If I get a chance, I'll try and produce a minimal. But knowing what the minimal code needs to be would be best aided with a stack trace. I'd love to get you a stack trace, but I don't know how. With compiled code, it's more straightforward. But with the Python code, it just bails with the above assertion failure. It's more difficult to run it directly from within a Python interpreter session simply because the Python code is bootstrapped from another bash script (via XDG autostart).

Let me know if I can help with anything else.
Comment 6 Simon Feltman 2013-06-17 14:18:33 UTC
Moving importance down for now due to a lack of test case and reproducibility.
Comment 7 Simon Feltman 2013-06-17 14:25:27 UTC
For generating a stack trace, you might have a look at https://live.gnome.org/GettingTraces

You should be able to point gdb at "python script.py" for example to get the C stack trace.
Comment 8 Kip 2013-06-17 23:04:34 UTC
Hey Simon. Since my code is refactored now to no longer use Python threads, I won't have an opportunity to try and replicate this core dump any time soon. However, if I get some time in the future, I will come back to this and try again with the last broken revision of that code before it was refactored. I will use GDB in tandem with the Python interpreter as you recommended and report back to you.
Comment 9 Simon Feltman 2013-10-04 21:21:44 UTC
Closing since this is not reproducible and the OP's code has been refactored since. Please re-open if feel otherwise or can supply a script which reproduces the problem.
Comment 10 Benjamin Berg 2014-02-08 21:14:54 UTC
Created attachment 268527 [details]
Backtrace

The attached backtrace happens for me on debian testing. The python-gi version on the machine is 3.10.2-2.

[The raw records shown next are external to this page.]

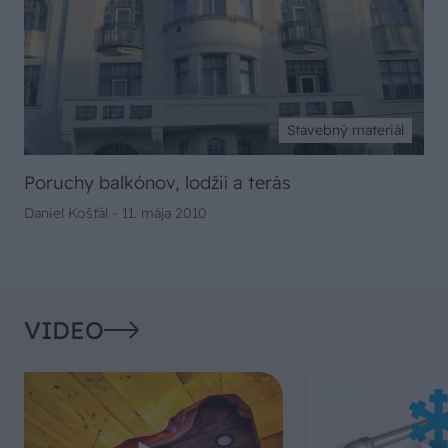
Stavebný materiál
Poruchy balkónov, lodžií a terás
Daniel Košťál -
11. mája 2010
VIDEO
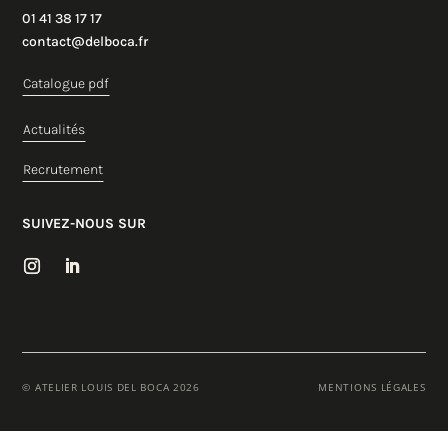
01 41 38 17 17
contact@delboca.fr
Catalogue pdf
Actualités
Recrutement
SUIVEZ-NOUS SUR
© ATELIER LOUIS DEL BOCA 2026
MENTIONS LÉGALES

There are some things to note about the backtrace/application:
 * The thread crashing in the call to GLib.idle_add.
 * There are a lot of recursive signal emissions happening in different worker threads.

Simon noted that there is a bug where the GIL is not released when calling g_signal_emitv. Though it seems unlikely that this might cause issues (it could be a performance impact in some cases).

(I am not allowed to reopen the issue, so it would be nice if someone else does this.)
Comment 11 Kip 2014-02-08 22:57:28 UTC
Thanks a lot Benjamin. That was very insightful and I'm happy someone else managed to replicate this problem.
Comment 12 Benjamin Berg 2014-02-09 09:58:03 UTC
Hm, a script that does a lot of recursive signal emissions paired with idle_add/timeout_add (which is what is going on in my application) does not exhibit the problem. So it seems like there is more to it than just the recursive emission, or multiple threads calling the same function at the same time.
Comment 13 Benjamin Berg 2014-02-10 12:24:14 UTC
OK, I am pretty sure it is the refcounting issue that was fixed in bug 688694. This fix is only in 1.37.1 of libgirepository, while I still have 1.36.0 (I am applying the patch right now).

So, the bug is already fixed; thanks for everyone looking into this :-)

I'll reopen the issue should I be able to reproduce with the applied patch; but I don't expect that will be the case.

*** This bug has been marked as a duplicate of bug 688694 ***
Comment 14 Benjamin Berg 2014-02-10 12:27:46 UTC
Oh, just in case anyone is wondering, the unref/ref in question happens inside _invoke_callable, where the lock GIL is not held anymore. So during that small period we can get multiple threads refing/unrefing the same interface.
Comment 15 Kip 2014-02-10 19:06:48 UTC
Good eye Benjamin. Thanks a lot for sharing with us.